09.18.07

Breaking a Simple CAPTCHA

Posted by ryan in php


Not being much of an artist, my application of the GD library in PHP is more naturally applied in the deconstruction rather than the construction of images. Furthermore, when a client essentially asks me to break a simple CAPTCHA, I'm all but ready to start cracking.

Disclaimer: I realize that, for the obvious reasons of SPAMMING and similar activities, the breaking of CAPTCHAS is not at all a popular activity amongst the developing community. In fact, when I proudly told my friend that I had broken this simple CAPTCHA, his look was not one of disappointment, but rather betrayal. I do, therefore, want to say that this CAPTCHA was not broken for SPAMMING purposes, but rather to automate a process in a very specific industry. That being said, I cannot condone the breaking of CAPTCHAS for the purpose of spamming or performing any other illegal or immoral activity.

That being said, breaking a CAPTCHA is actually quite fine (assuming its as simple as this one). It's a bit of code breaking in the simplest sense, and it takes a little thought. Here's an example of the culprit CAPTCHA:

captcha_og.jpg

And here's the plan. As this is a basic CAPTCHA, I basically am going to try to separate each letter, and compare it with an "alphabet" of the CAPTCHA letters. The process looks a little like this:

  1. Remove the background shading on the image
  2. Paint the remaining pixels (the letters themselves) fully black
  3. Slice the image up into 4 pieces, one letter per piece
  4. Crop the whitespace out of the image
Additionally, we will need to create a library of the CAPTCHA 'alphabet" so that we can compare our processed letters with our library. So, after step 4, we'll need to add a temporary step of outputting those images, and assembling a library with them so that we have an image file for each letter and number used by the CAPTCHA system. Finally,, with our library in tact, we can repeat the above process and add the permanent last step of matching the processed letter with our library to output the true letter.

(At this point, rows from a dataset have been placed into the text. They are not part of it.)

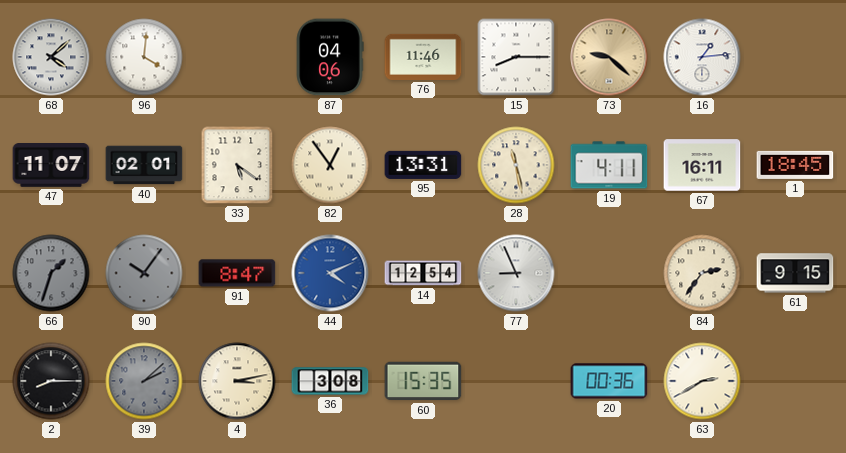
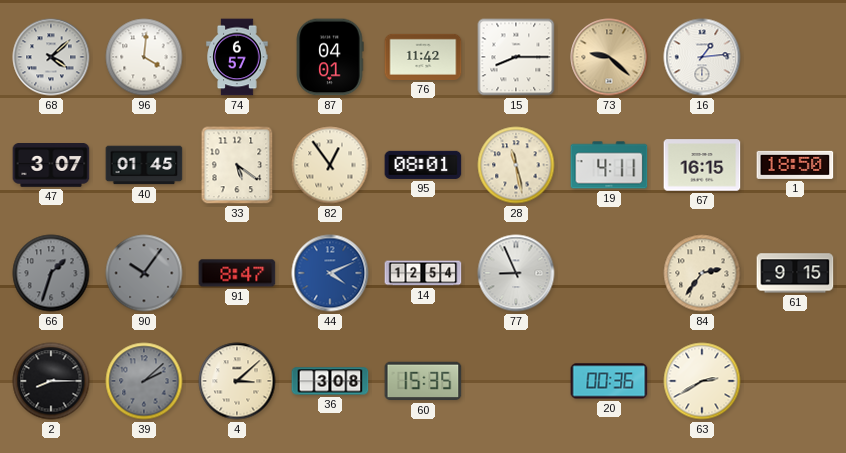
74: none -> 6:57
87: 04:06 -> 04:01
76: 11:46 -> 11:42
47: 11:07 -> 3:07
40: 02:01 -> 01:45
95: 13:31 -> 08:01
67: 16:11 -> 16:15
1: 18:45 -> 18:50
4: 3:13 -> 3:08
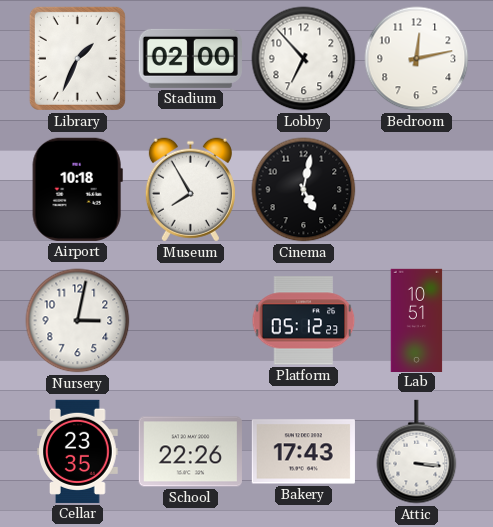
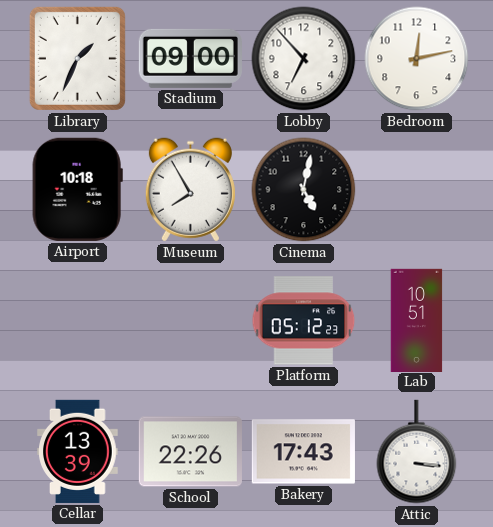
Stadium: 02:00 -> 09:00
Nursery: 3:02 -> none
Cellar: 23:35 -> 13:39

Step 1: Removing the background shading

First, note that the background is not always shaded with the same colors. Sometimes the shade has more of a red tint, other times it's more or less gray. To remove those pixels, we want to grab a sample of the background, then eliminate all the pixels within a certain range of them. First, let's load up our image into the GD library.

	$img_loc = '/home/ryan/captcha_example_00.jpg';
	$img = imagecreatefromjpeg($img_loc);
	if (!$img)	die ('Unable to open image');

Now, since the background is pretty simple, and in any case it contrasts well with the actual letters, let's simply grab a few background pixels and find the "average" color value of the background for our CAPTCHA

	/* Find a sample of the background color */
	sample_colors = array();
	$sample_colors[] = imagecolorat($img, 0, 0);
	$sample_colors[] = imagecolorat($img, 1, 0);
	$sample_colors[] = imagecolorat($img, 0, 1);
	$sample_colors[] = imagecolorat($img, 1, 1);
	$red = 0;
	$green = 0;
	$blue = 0;
	foreach($sample_colors as $indx) {
		$red += ($indx >> 16) & 0xFF;
		$green += ($indx >> 8) & 0xFF;
		$blue += $indx & 0xFF;
	}
	$red = ($red/count($sample_colors));
	$green = ($green/count($sample_colors));
	$blue = ($blue/count($sample_colors));

Basically, we use the imagecolorat function to find the color value of the 4 squares in upper left corner. This is a pretty blunt attempt at getting the average background color, but this is also a pretty basic CAPTCHA, so it works out. The assumption is that not letter extends into the upper right 4 corners and that those 4 corners more or less conform to the rest of the background. In this case, it seems to work out. The imagecolorat function returns the color index, which I then chose to change into the traditional RGB numbers with which I feel more comfortable. The 3 lines with the 0xFF in them represent this extraction from color index to RGB values. In the end we have our "average" background in terms of its red, green and blue value.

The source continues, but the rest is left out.